Task instructions =>
Each line that contains "horas" needs to be copied from the listing.

Records shown =>
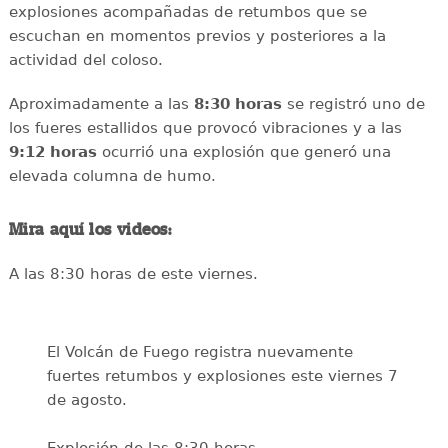
explosiones acompañadas de retumbos que se
escuchan en momentos previos y posteriores a la
actividad del coloso.
Aproximadamente a las
8:30 horas
se registró uno de
los fueres estallidos que provocó vibraciones y a las
9:12 horas
ocurrió una explosión que generó una
elevada columna de humo.
Mira aquí los videos:
A las 8:30 horas de este viernes.
El Volcán de Fuego registra nuevamente
fuertes retumbos y explosiones este viernes 7
de agosto.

Exercise result =>
8:30 horas
9:12 horas
A las 8:30 horas de este viernes.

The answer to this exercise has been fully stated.